▼

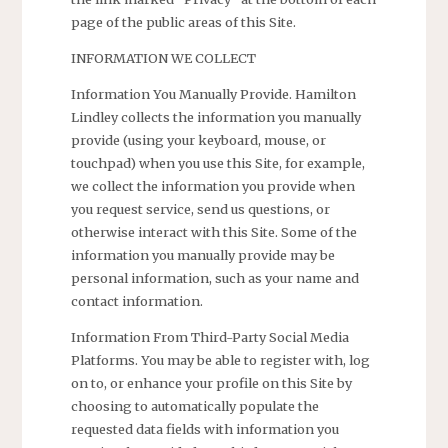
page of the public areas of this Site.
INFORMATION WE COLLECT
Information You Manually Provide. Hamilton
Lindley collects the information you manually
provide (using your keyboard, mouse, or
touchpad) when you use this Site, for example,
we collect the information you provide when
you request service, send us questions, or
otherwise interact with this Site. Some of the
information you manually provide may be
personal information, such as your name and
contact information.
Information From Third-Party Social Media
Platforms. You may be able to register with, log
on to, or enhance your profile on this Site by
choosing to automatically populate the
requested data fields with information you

▲
▼

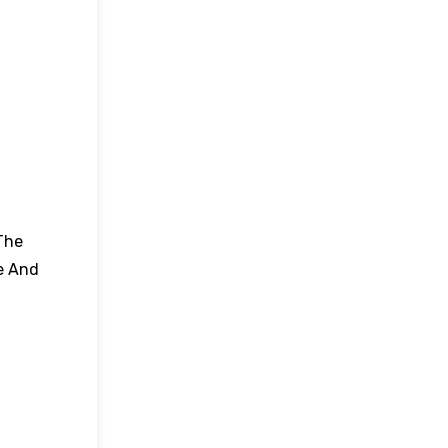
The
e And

▲

TASK DETAILS. Return all lines from the data above with "this" in them.

WRITTEN ANSWER.
page of the public areas of this Site.
touchpad) when you use this Site, for example,
otherwise interact with this Site. Some of the
on to, or enhance your profile on this Site by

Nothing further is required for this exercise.